DATA SHOWN START

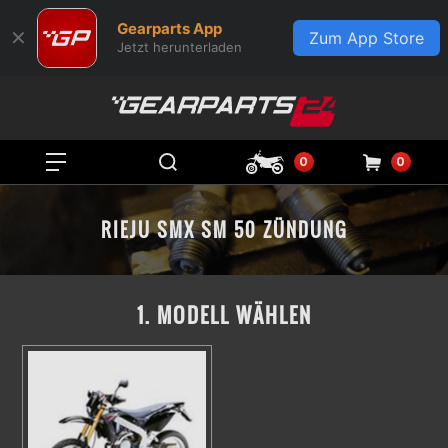
Gearparts App
✕
Zum App Store
Jetzt herunterladen
0
0
RIEJU SMX SM 50 ZÜNDUNG
1. MODELL WÄHLEN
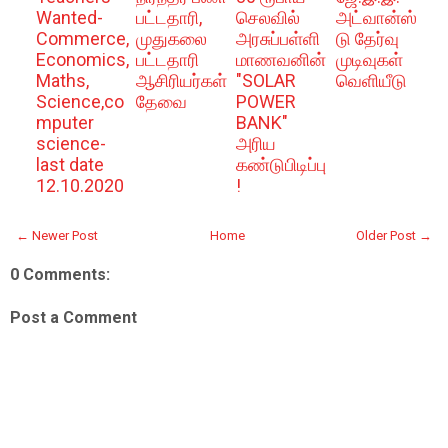
Wanted-
பட்டதாரி,
செலவில்
அட்வான்ஸ்
Commerce,
முதுகலை
அரசுப்பள்ளி
டு தேர்வு
Economics,
பட்டதாரி
மாணவனின்
முடிவுகள்
Maths,
ஆசிரியர்கள்
"SOLAR
வெளியீடு
Science,co
தேவை
POWER
mputer
BANK"
science-
அரிய
last date
கண்டுபிடிப்பு
12.10.2020
!
← Newer Post
Home
Older Post →
0 Comments:
Post a Comment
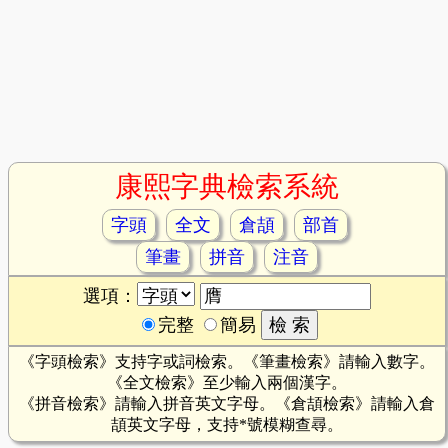
康熙字典檢索系統
字頭
全文
倉頡
部首
筆畫
拼音
注音
選項：
完整
簡易
《字頭檢索》支持字或詞檢索。《筆畫檢索》請輸入數字。
《全文檢索》至少輸入兩個漢字。
《拼音檢索》請輸入拼音英文字母。《倉頡檢索》請輸入倉
頡英文字母，支持*號模糊查尋。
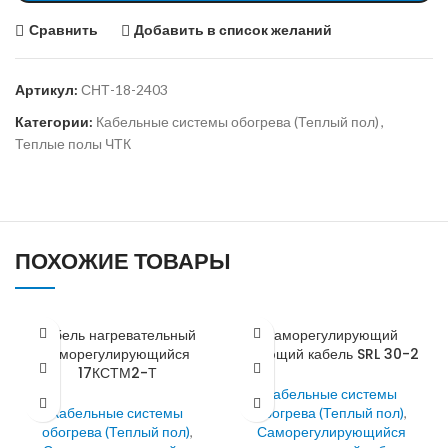
Сравнить
Добавить в список желаний
Артикул:
СНТ-18-2403
Категории:
Кабельные системы обогрева (Теплый пол)
,
Теплые полы ЧТК
ПОХОЖИЕ ТОВАРЫ
Кабель нагревательный
Саморегулирующий
саморегулирующийся
греющий кабель SRL 30-2
17КСТМ2-Т
Кабельные системы
Кабельные системы
обогрева (Теплый пол)
,
обогрева (Теплый пол)
,
Саморегулирующийся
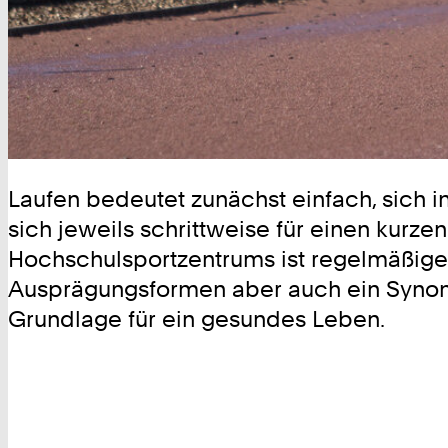
Laufen bedeutet zunächst einfach, sich 
sich jeweils schrittweise für einen kur
Hochschulsportzentrums ist regelmäßige
Ausprägungsformen aber auch ein Synon
Grundlage für ein gesundes Leben.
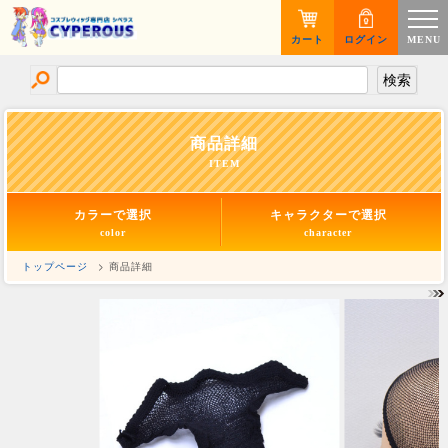
カート
ログイン
MENU
商品詳細
ITEM
カラーで選択
キャラクターで選択
color
character
トップページ
> 商品詳細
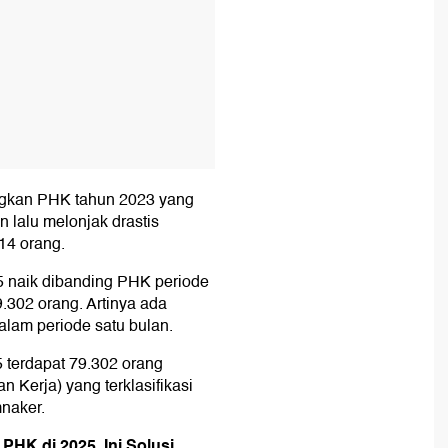
ingkan PHK tahun 2023 yang
lalu melonjak drastis
14 orang.
 naik dibanding PHK periode
302 orang. Artinya ada
lam periode satu bulan.
 terdapat 79.302 orang
 Kerja) yang terklasifikasi
naker.
PHK di 2025, Ini Solusi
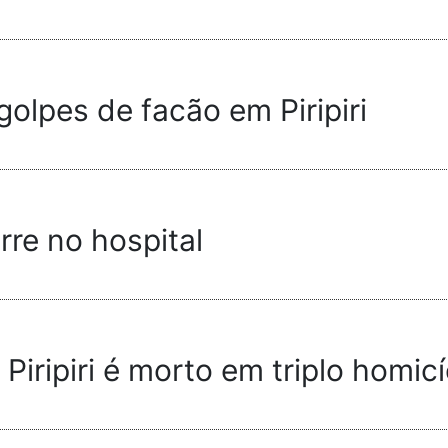
olpes de facão em Piripiri
rre no hospital
iripiri é morto em triplo homic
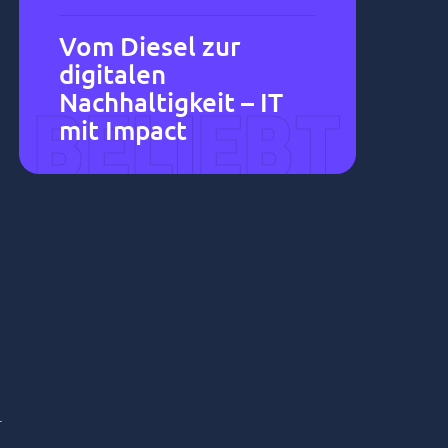
Vom Diesel zur
digitalen
Nachhaltigkeit – IT
BELIEBT
mit Impact
.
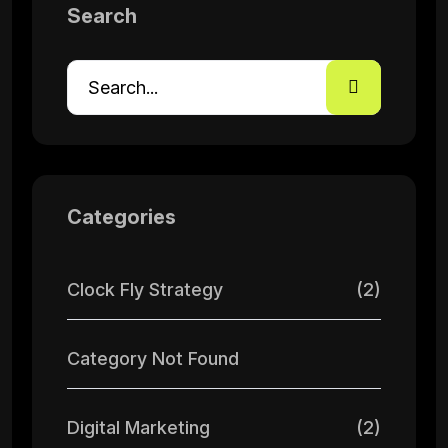
Search
Categories
Clock Fly Strategy
(2)
Category Not Found
Digital Marketing
(2)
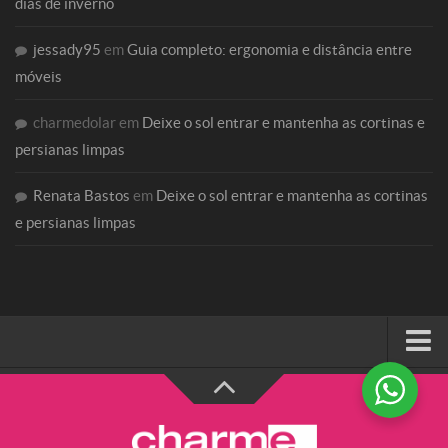
dias de inverno
jessady95
em
Guia completo: ergonomia e distância entre
móveis
charmedolar
em
Deixe o sol entrar e mantenha as cortinas e
persianas limpas
Renata Bastos
em
Deixe o sol entrar e mantenha as cortinas
e persianas limpas
HOME
SOBRE A CHARME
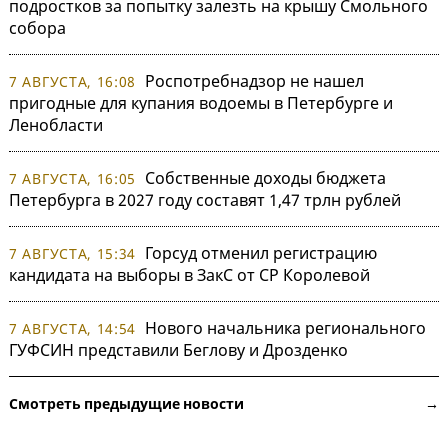
подростков за попытку залезть на крышу Смольного
собора
Роспотребнадзор не нашел
7 АВГУСТА, 16:08
пригодные для купания водоемы в Петербурге и
Ленобласти
Собственные доходы бюджета
7 АВГУСТА, 16:05
Петербурга в 2027 году составят 1,47 трлн рублей
Горсуд отменил регистрацию
7 АВГУСТА, 15:34
кандидата на выборы в ЗакС от СР Королевой
Нового начальника регионального
7 АВГУСТА, 14:54
ГУФСИН представили Беглову и Дрозденко
Смотреть предыдущие новости →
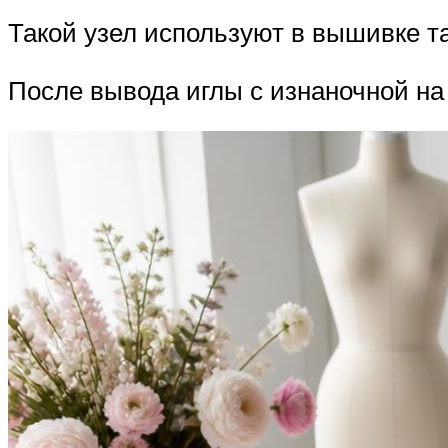
Такой узел используют в вышивке та
После вывода иглы с изнаночной на 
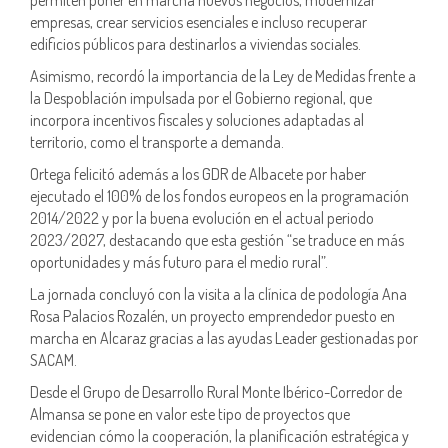
empresas, crear servicios esenciales e incluso recuperar
edificios públicos para destinarlos a viviendas sociales.
Asimismo, recordó la importancia de la Ley de Medidas frente a
la Despoblación impulsada por el Gobierno regional, que
incorpora incentivos fiscales y soluciones adaptadas al
territorio, como el transporte a demanda.
Ortega felicitó además a los GDR de Albacete por haber
ejecutado el 100% de los fondos europeos en la programación
2014/2022 y por la buena evolución en el actual periodo
2023/2027, destacando que esta gestión “se traduce en más
oportunidades y más futuro para el medio rural”.
La jornada concluyó con la visita a la clínica de podología Ana
Rosa Palacios Rozalén, un proyecto emprendedor puesto en
marcha en Alcaraz gracias a las ayudas Leader gestionadas por
SACAM.
Desde el Grupo de Desarrollo Rural Monte Ibérico-Corredor de
Almansa se pone en valor este tipo de proyectos que
evidencian cómo la cooperación, la planificación estratégica y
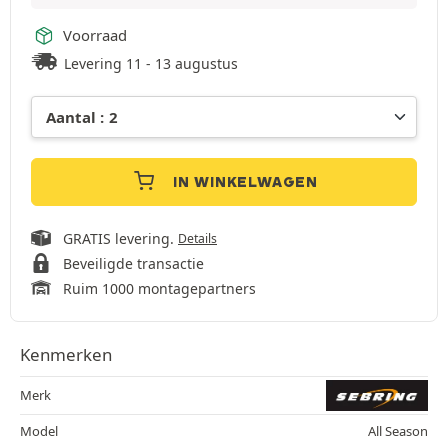
Voorraad
Levering 11 - 13 augustus
IN WINKELWAGEN
GRATIS levering.
Details
Beveiligde transactie
Ruim 1000 montagepartners
Kenmerken
Merk
Model
All Season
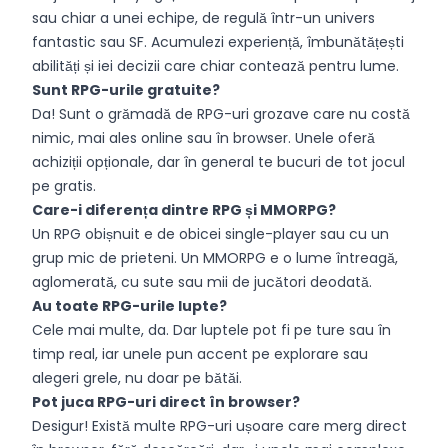
sau chiar a unei echipe, de regulă într-un univers
fantastic sau SF. Acumulezi experiență, îmbunătățești
abilități și iei decizii care chiar contează pentru lume.
Sunt RPG-urile gratuite?
Da! Sunt o grămadă de RPG-uri grozave care nu costă
nimic, mai ales online sau în browser. Unele oferă
achiziții opționale, dar în general te bucuri de tot jocul
pe gratis.
Care-i diferența dintre RPG și MMORPG?
Un RPG obișnuit e de obicei single-player sau cu un
grup mic de prieteni. Un MMORPG e o lume întreagă,
aglomerată, cu sute sau mii de jucători deodată.
Au toate RPG-urile lupte?
Cele mai multe, da. Dar luptele pot fi pe ture sau în
timp real, iar unele pun accent pe explorare sau
alegeri grele, nu doar pe bătăi.
Pot juca RPG-uri direct în browser?
Desigur! Există multe RPG-uri ușoare care merg direct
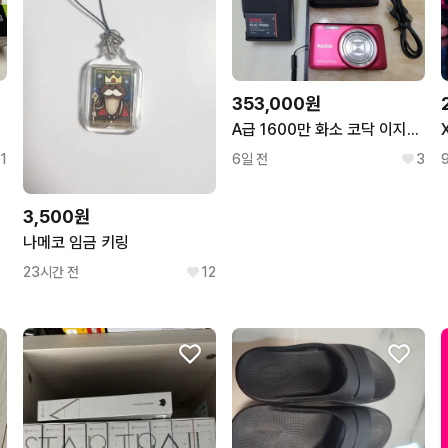
353,000원
A급 1600만 화소 코닥 이지쉐어 M5350 컴팩트 디카 감성카메라
1
6일 전
3
3,500원
나메코 임금 키링
23시간 전
12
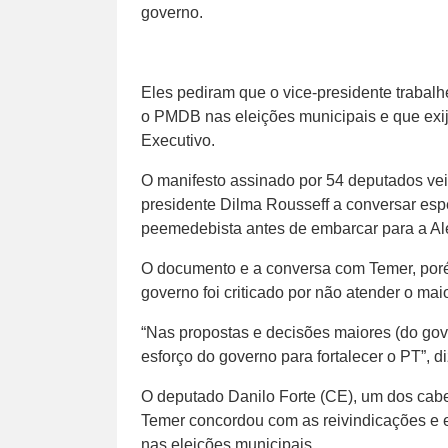
governo.
Eles pediram que o vice-presidente trabal
o PMDB nas eleições municipais e que exij
Executivo.
O manifesto assinado por 54 deputados ve
presidente Dilma Rousseff a conversar esp
peemedebista antes de embarcar para a A
O documento e a conversa com Temer, poré
governo foi criticado por não atender o ma
“Nas propostas e decisões maiores (do gov
esforço do governo para fortalecer o PT”, d
O deputado Danilo Forte (CE), um dos cab
Temer concordou com as reivindicações e el
nas eleições municipais.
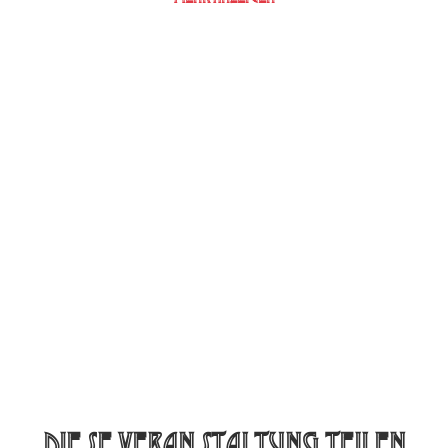
Diese Veranstaltung teilen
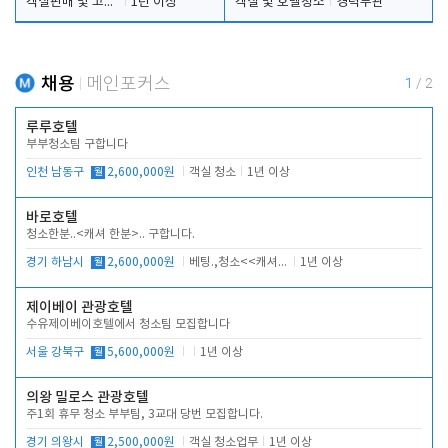
객실판매 및 고객응대
1년 이상
객실 및 호텔청소
경력무관
채용
메인포커스
1
/
2
루루호텔
부부청소팀 구합니다
인천 남동구
월
2,600,000원
객실 청소
1년 이상
바로호텔
청소한분..<캐셔 한분>.. 구합니다.
경기 하남시
월
2,600,000원
베팅.,청소<<캐셔 모셔봅니다.
1년 이상
제이베이 관광호텔
수유제이베이호텔에서 청소팀 모집합니다
서울 강북구
월
5,600,000원
1년 이상
의왕 밀로스 관광호텔
주1회 휴무 청소 부부팀, 3교대 당번 모집합니다.
경기 의왕시
월
2,500,000원
객실 청소업무
1년 이상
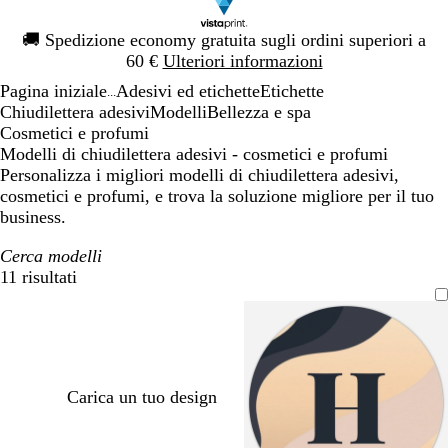
Diapositiva
🚚
Spedizione economy gratuita sugli ordini superiori a
1
60 €
Ulteriori informazioni
di
Pagina iniziale
Adesivi ed etichette
Etichette
1
...
Chiudilettera adesivi
Modelli
Bellezza e spa
Cosmetici e profumi
Modelli di chiudilettera adesivi - cosmetici e profumi
Personalizza i migliori modelli di chiudilettera adesivi,
cosmetici e profumi, e trova la soluzione migliore per il tuo
business.
Cerca modelli
11 risultati
Filtri
Carica un tuo design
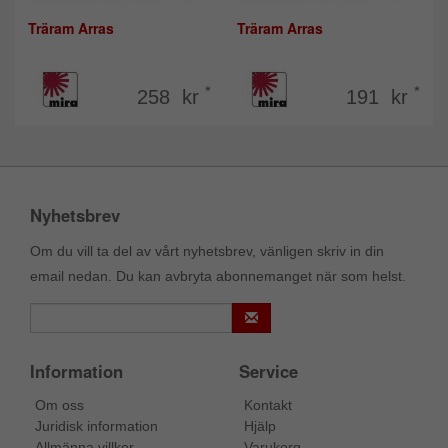
Träram Arras
Träram Arras
*
*
258 kr
191 kr
Nyhetsbrev
Om du vill ta del av vårt nyhetsbrev, vänligen skriv in din
email nedan. Du kan avbryta abonnemanget när som helst.
Information
Service
Om oss
Kontakt
Juridisk information
Hjälp
Allmänna villkor
Varukorg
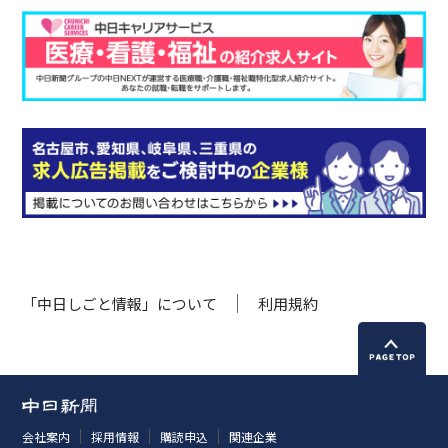
「中日しごと情報」について
利用規約
会社案内
採用情報
購読申込
関連企業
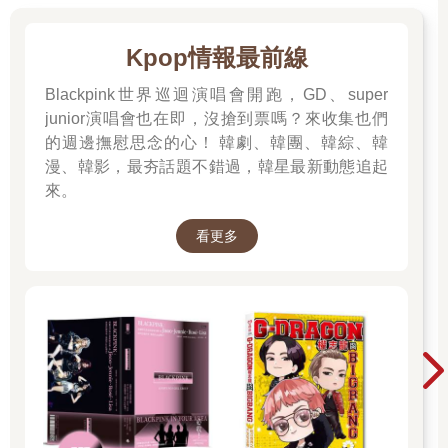
Kpop情報最前線
Blackpink世界巡迴演唱會開跑，GD、super
junior演唱會也在即，沒搶到票嗎？來收集也們
的週邊撫慰思念的心！ 韓劇、韓團、韓綜、韓
漫、韓影，最夯話題不錯過，韓星最新動態追起
來。
看更多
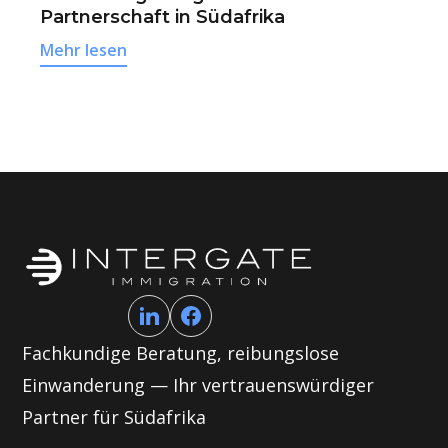
Partnerschaft in Südafrika
Mehr lesen
Fachkundige Beratung, reibungslose
Einwanderung — Ihr vertrauenswürdiger
Partner für Südafrika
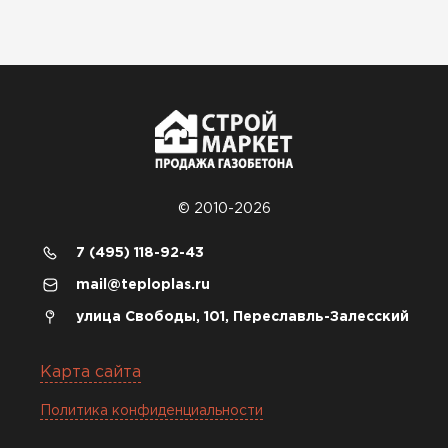
© 2010-2026
7 (495) 118-92-43
mail@teploplas.ru
улица Свободы, 101, Переславль-Залесский
Карта сайта
Политика конфиденциальности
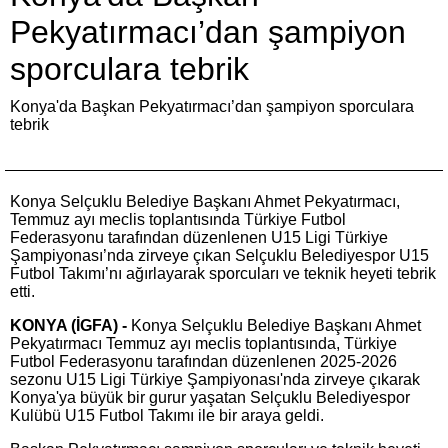
Pekyatırmacı’dan şampiyon
sporculara tebrik
Konya'da Başkan Pekyatırmacı’dan şampiyon sporculara
tebrik
Konya Selçuklu Belediye Başkanı Ahmet Pekyatırmacı,
Temmuz ayı meclis toplantısında Türkiye Futbol
Federasyonu tarafından düzenlenen U15 Ligi Türkiye
Şampiyonası’nda zirveye çıkan Selçuklu Belediyespor U15
Futbol Takımı’nı ağırlayarak sporcuları ve teknik heyeti tebrik
etti.
KONYA (İGFA) -
Konya Selçuklu Belediye Başkanı Ahmet
Pekyatırmacı Temmuz ayı meclis toplantısında, Türkiye
Futbol Federasyonu tarafından düzenlenen 2025-2026
sezonu U15 Ligi Türkiye Şampiyonası'nda zirveye çıkarak
Konya'ya büyük bir gurur yaşatan Selçuklu Belediyespor
Kulübü U15 Futbol Takımı ile bir araya geldi.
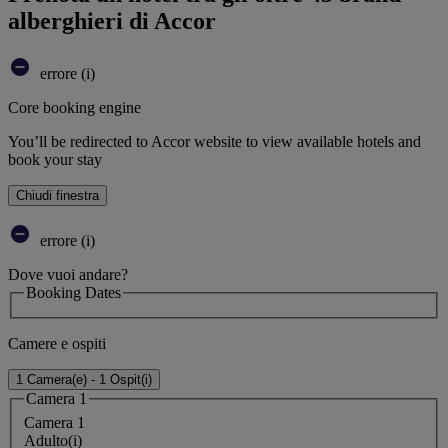
alberghieri di Accor
errore (i)
Core booking engine
You’ll be redirected to Accor website to view available hotels and
book your stay
Chiudi finestra
errore (i)
Dove vuoi andare?
Booking Dates
Camere e ospiti
1 Camera(e) - 1 Ospit(i)
Camera 1
Camera 1
Adulto(i)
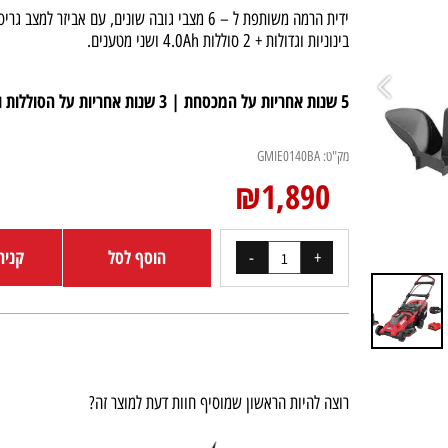
רוחב כיסוח 43 ס"מ, מיכל איסוף בנפח 50 ליטר,
ידית הרמה משותפת ל – 6 מצבי גובה שונים, עם אביזר למצב גר
בינוניות וגדולות + 2 סוללות
4.0Ah ושני מטענים.
5 שנות אחריות על המכסחת | 3 שנות אחריות על הסוללות והמטענים
מק"ט:
GMIE0140BA
₪
1,890
הוסף לסל
קניה מ
רוצה להיות הראשון שמוסיף חוות דעת למוצר זה?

DATA SHOWN END

__EXERCISE GOAL__
Reproduce exactly and only the lines from the one with "1 Camera(e) - 1 Ospit(i)" through the final line of the records above, inclusive. Pictures must be left out.

__ANSWER TO THE EXERCISE__
1 Camera(e) - 1 Ospit(i)
Camera 1
Camera 1
Adulto(i)
רוחב כיסוח 43 ס"מ, מיכל איסוף בנפח 50 ליטר,
ידית הרמה משותפת ל – 6 מצבי גובה שונים, עם אביזר למצב גר
בינוניות וגדולות + 2 סוללות
4.0Ah ושני מטענים.
5 שנות אחריות על המכסחת | 3 שנות אחריות על הסוללות והמטענים
מק"ט:
GMIE0140BA
₪
1,890
הוסף לסל
קניה מ
רוצה להיות הראשון שמוסיף חוות דעת למוצר זה?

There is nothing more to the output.